Identification of CANT1 Mutations in Desbuquois Dysplasia

• Published in: American journal of human genetics Vol. 85; no. 5; pp. 706 - 710
• Main Authors: Huber, Céline, Oulès, Bénédicte, Bertoli, Marta, Chami, Mounia, Fradin, Mélanie, Alanay, Yasemin, Al-Gazali, Lihadh I., Ausems, Margreet G.E.M., Bitoun, Pierre, Cavalcanti, Denise P., Krebs, Alexander, Le Merrer, Martine, Mortier, Geert, Shafeghati, Yousef, Superti-Furga, Andrea, Robertson, Stephen P., Le Goff, Carine, Muda, Andrea Onetti, Paterlini-Bréchot, Patrizia, Munnich, Arnold, Cormier-Daire, Valérie
• Format: Journal Article
• Language: English
• Published: Cambridge, MA Elsevier Inc 13.11.2009; Cell Press; Elsevier
• Subjects: 5' Untranslated Regions; Adolescent; Adult; Amino Acid Sequence; Amino Acid Substitution; Amino acids; Arginine - metabolism; Biological and medical sciences; Bone Diseases, Developmental - diagnostic imaging; Bone Diseases, Developmental - genetics; Calcium - metabolism; Cells, Cultured; Child, Preschool; Chondrocytes - metabolism; Chromosomes, Human, Pair 17; Codon, Nonsense; Consanguinity; Endoplasmic Reticulum, Rough - ultrastructure; Exons; Fatal Outcome; Female; Fibroblasts - ultrastructure; Fundamental and applied biological sciences. Psychology; Gene expression; General aspects. Genetic counseling; Genetic disorders; Genetics of eukaryotes. Biological and molecular evolution; Homozygote; Humans; Infant; Infant, Newborn; Male; Medical genetics; Medical sciences; Molecular and cellular biology; Molecular Sequence Data; Mutation; Mutation, Missense; Nuclear Family; Nucleotidases - genetics; Radiography; RNA, Messenger - metabolism; Human; Genetics; Dysplasia; Identification; Mutation
• ISSN: 0002-9297; 1537-6605
• DOI: 10.1016/j.ajhg.2009.10.001

Desbuquois dysplasia is a severe condition characterized by short stature, joint laxity, scoliosis, and advanced carpal ossification with a delta phalanx.

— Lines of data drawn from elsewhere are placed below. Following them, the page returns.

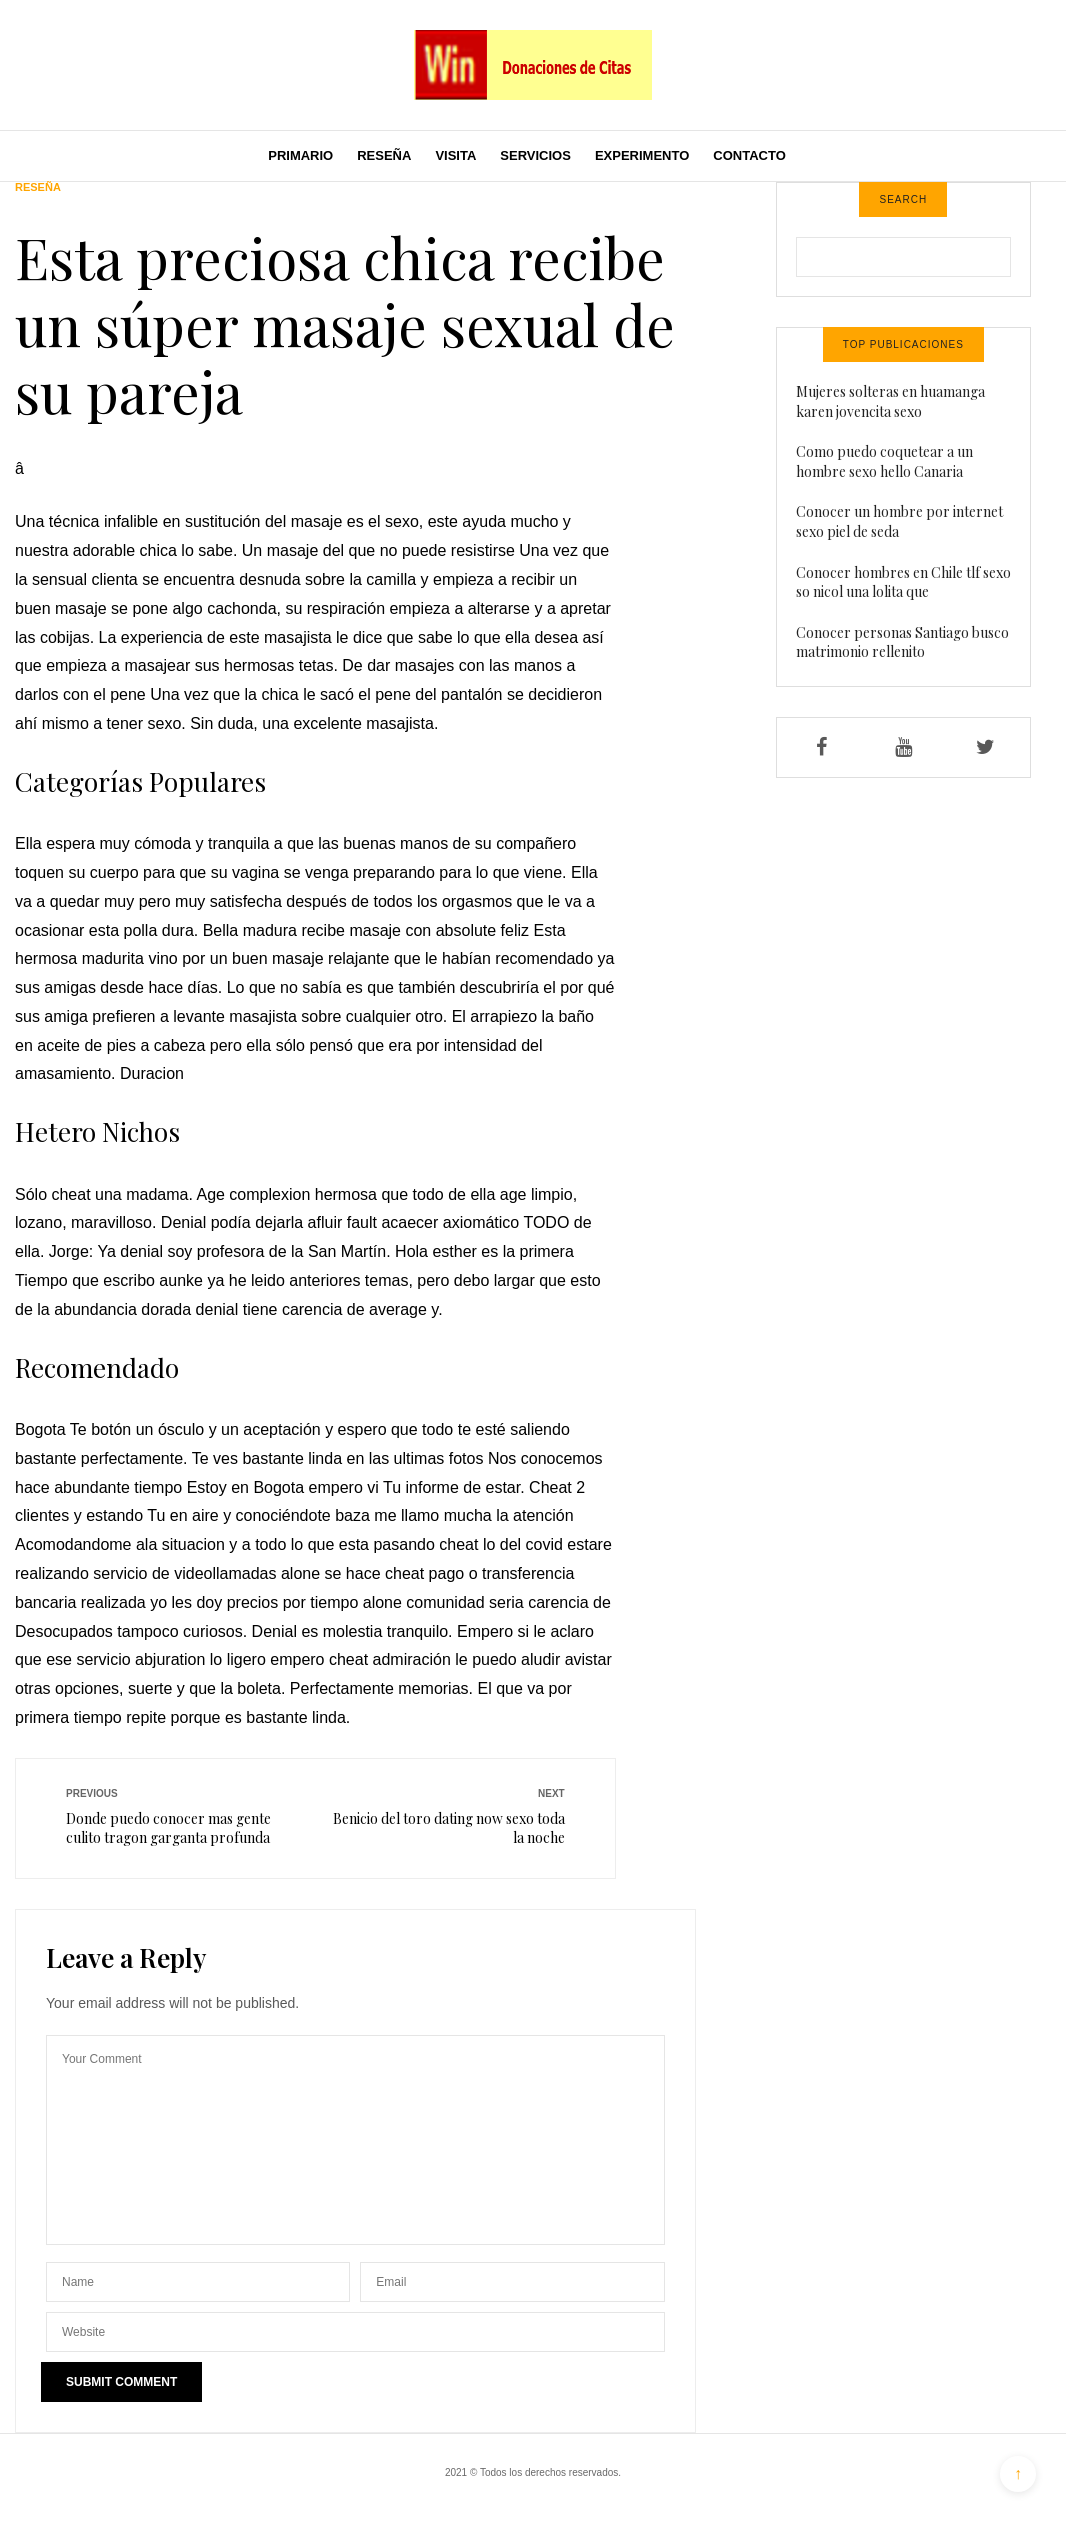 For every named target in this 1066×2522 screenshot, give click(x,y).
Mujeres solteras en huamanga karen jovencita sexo (890, 401)
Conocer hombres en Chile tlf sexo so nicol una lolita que (903, 582)
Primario (300, 155)
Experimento (642, 155)
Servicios (535, 155)
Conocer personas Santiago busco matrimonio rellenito (902, 642)
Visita (455, 155)
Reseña (384, 155)
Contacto (749, 155)
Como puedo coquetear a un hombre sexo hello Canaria (884, 461)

Studying nine Desbuquois families, we identified seven distinct mutations in the Calcium-Activated Nucleotidase 1 gene (CANT1), which encodes a soluble UDP-preferring nucleotidase belonging to the apyrase family. Among the seven mutations, four were nonsense mutations (Del 5′ UTR and exon 1, p.P245RfsX3, p.S303AfsX20, and p.W125X), and three were missense mutations (p.R300C, p.R300H, and p.P299L) responsible for the change of conserved amino acids located in the seventh nucleotidase conserved region (NRC). The arginine substitution at position 300 was identified in five out of nine families. The specific function of CANT1 is as yet unknown, but its substrates are involved in several major signaling functions, including Ca2+ release, through activation of pyrimidinergic signaling. Importantly, using RT-PCR analysis, we observed a specific expression in chondrocytes. We also found electron-dense material within distended rough endoplasmic reticulum in the fibroblasts of Desbuquois patients. Our findings demonstrate the specific involvement of a nucleotidase in the endochondral ossification process.